Annie melted. But again she pushed him away.
‘And the problem this time is…?’ asked Constantine.
‘Is Lucco going to walk in on us?’ Annie remembered Constantine’s oily dark-haired son sneering at her, warning her off, bursting in on them at every opportunity.
‘Lucco’s in New York,’ said Constantine, pushing her back a step. He took her hand, looked at the ring on her thumb. Max’s ring, with the Egyptian cartouches carved into the gold, the solid slab of lapis lazuli a gleaming pure blue. Looked at his own ring, gold with small diamonds scattered like stars. ‘Listen, if I kiss your hand, will you kiss mine?’
Annie started to smile. He could always charm her. His charm was her weakness. ‘Did you seriously think I’d kiss it?’
‘Wanted to see how you’d react.’
‘That’s cruel.’
He shrugged, his eyes playing with hers. ‘Hey, I can do cruel.
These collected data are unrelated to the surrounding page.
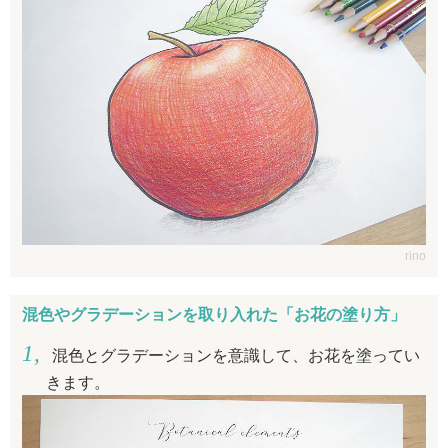
rino
混色やグラデーションを取り入れた「お花の塗り方」
混色とグラデーションを意識して、お花を塗ってい
きます。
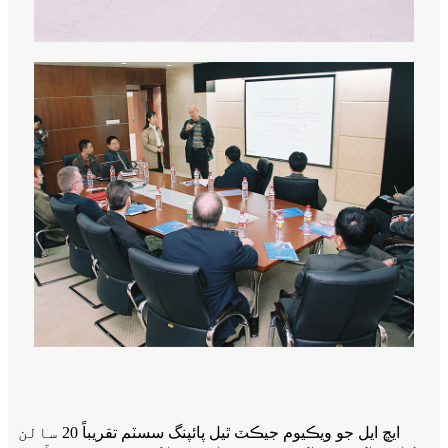
ايڇ ايل جو ويڪيوم جيڪٽ ٿيل پائپنگ سسٽم تقريباً 20 سالن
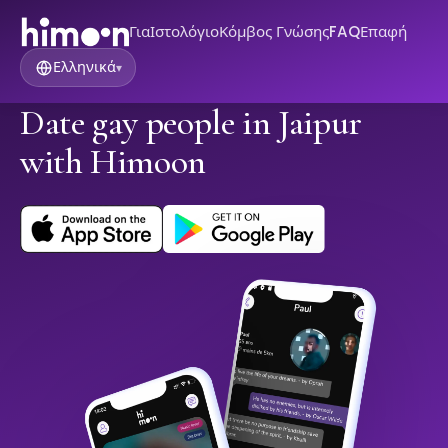
Για
Ιστολόγιο
Κόμβος Γνώσης
FAQ
Επαφή
Ελληνικά
▾
Date gay people in Jaipur
with Himoon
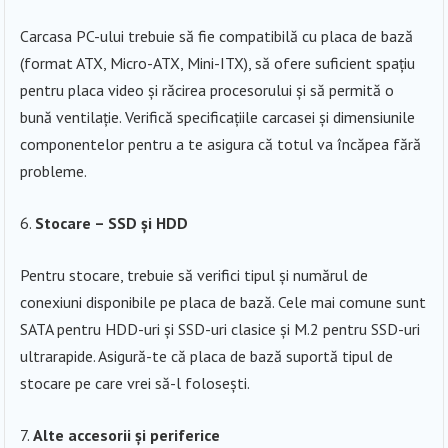
Carcasa PC-ului trebuie să fie compatibilă cu placa de bază
(format ATX, Micro-ATX, Mini-ITX), să ofere suficient spațiu
pentru placa video și răcirea procesorului și să permită o
bună ventilație. Verifică specificațiile carcasei și dimensiunile
componentelor pentru a te asigura că totul va încăpea fără
probleme.
Stocare – SSD și HDD
Pentru stocare, trebuie să verifici tipul și numărul de
conexiuni disponibile pe placa de bază. Cele mai comune sunt
SATA pentru HDD-uri și SSD-uri clasice și M.2 pentru SSD-uri
ultrarapide. Asigură-te că placa de bază suportă tipul de
stocare pe care vrei să-l folosești.
Alte accesorii și periferice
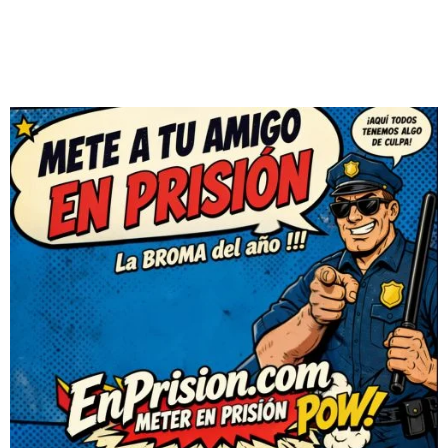
DEJAR
UN
COMENTARIO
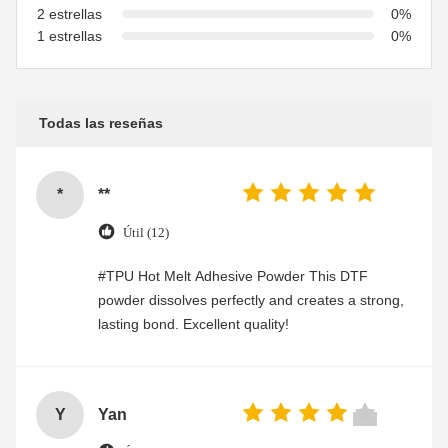
2 estrellas
0%
1 estrellas
0%
Todas las reseñas
*
**
Útil (12)
#TPU Hot Melt Adhesive Powder This DTF
powder dissolves perfectly and creates a strong,
lasting bond. Excellent quality!
Y
Yan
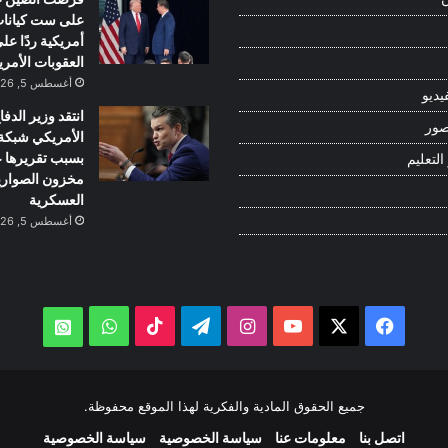
على ست كيانا
أمريكية ردًا عل
العقوبات الأمري
أغسطس 5, 2026
يديو
انتقد وزير الدفا
صور
بسبب تقريرها 
التعليم
مخزون الصواري
العسكرية
أغسطس 5, 2026
‫X
فيسبوك
‫YouTube
انستقرام
تيلقرام
‫TikTok
واتساب
atsApp
جميع الحقوق المادية والفكرية لهذا الموقع محفوظة.
اتصل بنا
معلومات عنا
سياسة الخصوصية
سياسة الخصوصية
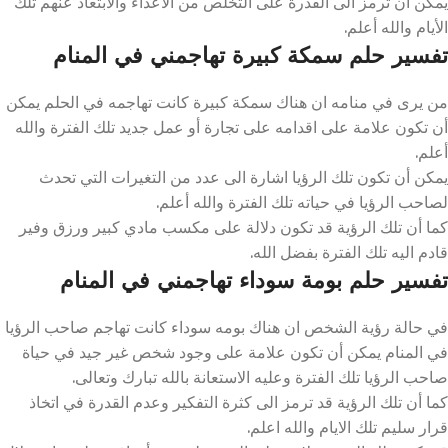
يمكن ان ترمز الى القدرة على التخلص من الاعداء والابتعاد عنهم تلك
الأيام والله أعلم.
تفسير حلم سمكة كبيرة تهاجمني في المنام
من يرى في منامه ان هناك سمكة كبيرة كانت تهاجمه في الحلم يمكن
أن تكون علامة على اقدامه على تجارة أو عمل جديد تلك الفترة والله
أعلم.
يمكن أن تكون تلك الرؤيا اشارة الى عدد من التغيرات التي تحدث
لصاحب الرؤيا في حياته تلك الفترة والله أعلم.
كما أن تلك الرؤية قد تكون دلالة على مكسب مادي كبير ورزق وفير
قادم اليه تلك الفترة بفضل الله.
تفسير حلم بومة سوداء تهاجمني في المنام
في حالة رؤية الشخص ان هناك بومه سوداء كانت تهاجم صاحب الرؤيا
في المنام يمكن أن تكون علامة على وجود شخص غير جيد في حياة
صاحب الرؤيا تلك الفترة وعليه الاستعانة بالله تبارك وتعالى.
كما أن تلك الرؤية قد ترمز الى كثرة التفكير وعدم القدرة في اتخاذ
قرار سليم تلك الايام والله اعلم.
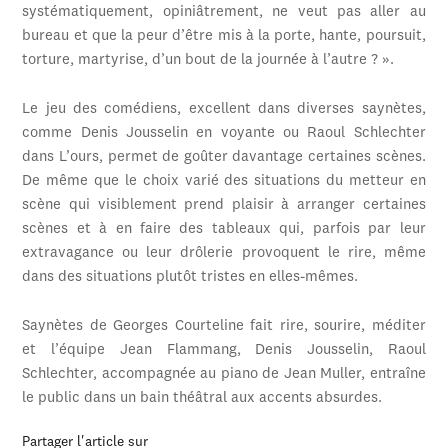
systématiquement, opiniâtrement, ne veut pas aller au
bureau et que la peur d’être mis à la porte, hante, poursuit,
torture, martyrise, d’un bout de la journée à l’autre ? ».
Le jeu des comédiens, excellent dans diverses saynètes,
comme Denis Jousselin en voyante ou Raoul Schlechter
dans L’ours, permet de goûter davantage certaines scènes.
De même que le choix varié des situations du metteur en
scène qui visiblement prend plaisir à arranger certaines
scènes et à en faire des tableaux qui, parfois par leur
extravagance ou leur drôlerie provoquent le rire, même
dans des situations plutôt tristes en elles-mêmes.
Saynètes de Georges Courteline fait rire, sourire, méditer
et l’équipe Jean Flammang, Denis Jousselin, Raoul
Schlechter, accompagnée au piano de Jean Muller, entraîne
le public dans un bain théâtral aux accents absurdes.
Partager l'article sur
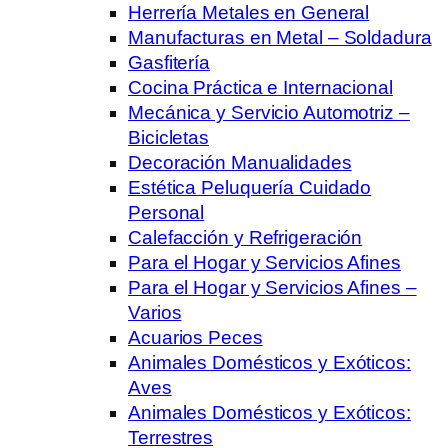
Herrería Metales en General
Manufacturas en Metal – Soldadura
Gasfitería
Cocina Práctica e Internacional
Mecánica y Servicio Automotriz –
Bicicletas
Decoración Manualidades
Estética Peluquería Cuidado
Personal
Calefacción y Refrigeración
Para el Hogar y Servicios Afines
Para el Hogar y Servicios Afines –
Varios
Acuarios Peces
Animales Domésticos y Exóticos:
Aves
Animales Domésticos y Exóticos:
Terrestres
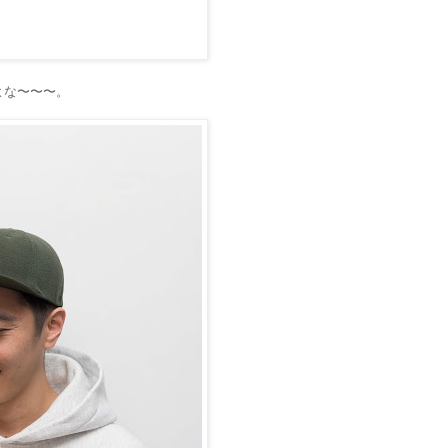
よな〜〜〜。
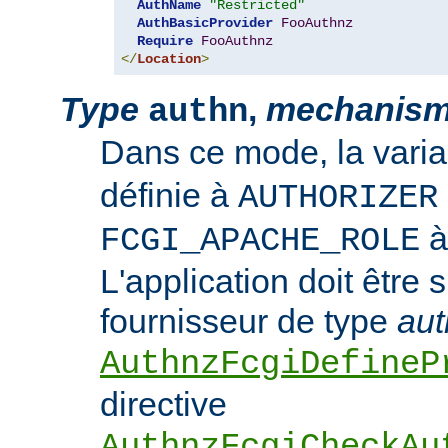
AuthName
"Restricted"
AuthBasicProvider
FooAuthnz
Require
FooAuthnz
</
Location
>
Type
,
mechanis
authn
Dans ce mode, la vari
définie à
AUTHORIZER
FCGI_APACHE_ROLE
L'application doit être 
fournisseur de type
aut
AuthnzFcgiDefineP
directive
AuthnzFcgiCheckAu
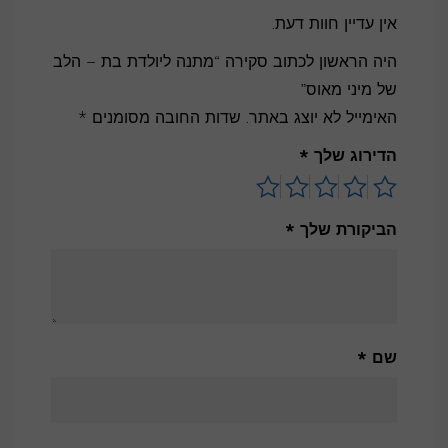
אין עדיין חוות דעת.
היה הראשון לכתוב סקירה “מתנה ליולדת בת – הלב
של מיני מאוס”
האימייל לא יוצג באתר.
שדות החובה מסומנים
*
הדירוג שלך
*
הביקורת שלך
*
שם
*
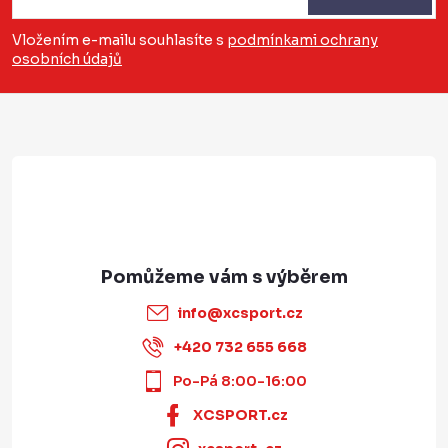
p
a
Vložením e-mailu souhlasíte s
podmínkami ochrany
osobních údajů
t
í
info
@
xcsport.cz
+420 732 655 668
Po-Pá 8:00-16:00
XCSPORT.cz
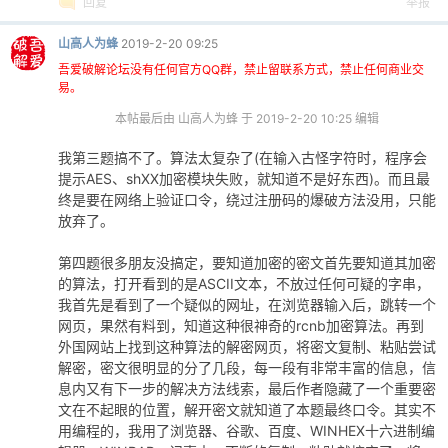
回复
举报
山高人为蜂
2019-2-20 09:25
吾爱破解论坛没有任何官方QQ群，禁止留联系方式，禁止任何商业交
易。
本帖最后由 山高人为蜂 于 2019-2-20 10:25 编辑
我第三题搞不了。算法太复杂了(在输入古怪字符时，程序会
提示AES、shXX加密模块失败，就知道不是好东西)。而且最
终是要在网络上验证口令，绕过注册码的爆破方法没用，只能
放弃了。
第四题很多朋友没搞定，要知道加密的密文首先要知道其加密
的算法，打开看到的是ASCII文本，不放过任何可疑的字串，
我首先是看到了一个疑似的网址，在浏览器输入后，跳转一个
网页，果然有料到，知道这种很神奇的rcnb加密算法。再到
外国网站上找到这种算法的解密网页，将密文复制、粘贴尝试
解密，密文很明显的分了几段，每一段有非常丰富的信息，信
息内又有下一步的解决方法线索，最后作者隐藏了一个重要密
文在不起眼的位置，解开密文就知道了本题最终口令。其实不
用编程的，我用了浏览器、谷歌、百度、WINHEX十六进制编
If it turns you on.’
Annie was aware of her heart beating fast. Her cheeks felt hot, her nipples hard. They looked at each other and there was a hot crackle of sheer sexual need between them.
‘Let’s take this upstairs,’ he said.
‘No,’ said Annie, digging her heels in. She wasn’t sure about him. No way was she going to be rushed. She was determined to take things at her own speed.
He gazed steadily at her face. ‘Okay. I’ll wait. I’ll do the whole courtship thing, if you want. Why not come to lunch on Tuesday, meet the family properly?’
‘Oh shit, Constantine…’
‘They don’t bite.’
‘Are you sure?’
He laughed. ‘I’m not going to let this go,’ he warned her. ‘And this courtship thing? I won’t be patient for too long.’
She knew it. He knew it.
‘You need me,’ he murmured, trailing his lips lightly over her mouth. ‘You need me like a drug. And one day soon you’re going to admit it to me—and to yourself.’
‘You know what? You’re an arrogant swine,’ said Annie, but he was right, damn it.
‘Yeah, and you like that,’ he said with a smile. ‘So let’s get this thing rolling. Come to lunch.’
‘Okay,’ she said at last, and wondered what the hell she was getting herself into.